Germany's Siemens to cut 6,900 jobs worldwide amid disruption in power generation industry
| EPA File Photo


German industrial giant Siemens plans to cut 6,900 jobs globally as part of a larger restructuring of its power division.

"The power generation industry is experiencing disruption of unprecedented scope and speed," managing board member Lisa Davis said in a statement.

"Renewables are putting other forms of power generation under increasing pressure," Davis said.

The Munich-based group said last week that industrial profit fell to 2.2 billion euros ($2.6 billion) last quarter, down from 2.4 billion euros in the same period last year, primarily due to a sharp drop in profit at its power and gas unit.

In the last fiscal year, profit at the group's power and gas business, which has been under restructuring for nearly three years, dropped by 40 percent.

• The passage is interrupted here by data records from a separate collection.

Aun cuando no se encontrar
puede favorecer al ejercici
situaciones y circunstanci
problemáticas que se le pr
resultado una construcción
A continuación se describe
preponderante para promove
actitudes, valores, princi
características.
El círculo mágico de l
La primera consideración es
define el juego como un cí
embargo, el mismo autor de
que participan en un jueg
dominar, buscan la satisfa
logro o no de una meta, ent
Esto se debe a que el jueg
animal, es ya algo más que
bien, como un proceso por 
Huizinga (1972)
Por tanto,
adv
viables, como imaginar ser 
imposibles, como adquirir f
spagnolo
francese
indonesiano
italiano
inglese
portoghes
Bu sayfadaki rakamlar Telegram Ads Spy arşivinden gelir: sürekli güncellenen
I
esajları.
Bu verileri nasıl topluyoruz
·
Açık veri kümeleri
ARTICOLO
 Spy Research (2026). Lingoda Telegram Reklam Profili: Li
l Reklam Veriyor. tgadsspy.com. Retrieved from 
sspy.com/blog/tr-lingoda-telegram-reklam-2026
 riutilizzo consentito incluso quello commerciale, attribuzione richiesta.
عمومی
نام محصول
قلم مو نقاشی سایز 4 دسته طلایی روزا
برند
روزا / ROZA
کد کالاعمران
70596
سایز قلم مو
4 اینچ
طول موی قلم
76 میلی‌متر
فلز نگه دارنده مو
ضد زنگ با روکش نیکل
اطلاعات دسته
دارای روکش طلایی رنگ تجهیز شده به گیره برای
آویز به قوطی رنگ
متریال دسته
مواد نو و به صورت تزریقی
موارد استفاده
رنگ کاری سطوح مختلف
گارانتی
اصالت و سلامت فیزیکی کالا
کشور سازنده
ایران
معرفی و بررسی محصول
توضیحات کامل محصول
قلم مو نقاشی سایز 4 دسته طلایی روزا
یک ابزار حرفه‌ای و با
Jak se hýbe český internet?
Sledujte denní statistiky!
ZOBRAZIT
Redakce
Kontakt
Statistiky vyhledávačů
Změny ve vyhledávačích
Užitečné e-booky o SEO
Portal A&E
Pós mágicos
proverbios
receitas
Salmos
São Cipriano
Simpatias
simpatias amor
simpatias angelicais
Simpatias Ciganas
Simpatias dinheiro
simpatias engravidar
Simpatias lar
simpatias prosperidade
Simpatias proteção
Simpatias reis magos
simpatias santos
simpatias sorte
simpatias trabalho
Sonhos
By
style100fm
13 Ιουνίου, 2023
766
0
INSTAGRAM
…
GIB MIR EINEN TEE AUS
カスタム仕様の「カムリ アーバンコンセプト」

About half of the announced job cuts will be in Germany, where the company said it planned to shut down facilities in the eastern cities of Goerlitz and Leipzig. There will also be redundancies at locations in the German cities of Offenbach, Erfurt, Muellheim and Berlin.

Germany's biggest union, IG Metall, called the restructuring plans a "widely mounted attack on the employees."

"Job reductions of this size are completely unacceptable given the excellent total situation of the company," union leader Juergen Kerner said.

Job cuts outside of Germany will include just over 1,100 in European countries and another 1,800 in the United States.

The number of Siemens employees in Germany rose to 115,000 from 113,000 during the fiscal year ending in September. The company expected the number of new hires to remain stable at last year's level.

Siemens said the job cuts were necessary due to price pressures from overcapacity in some markets, but that the company still plans to invest in growing power-generation technologies.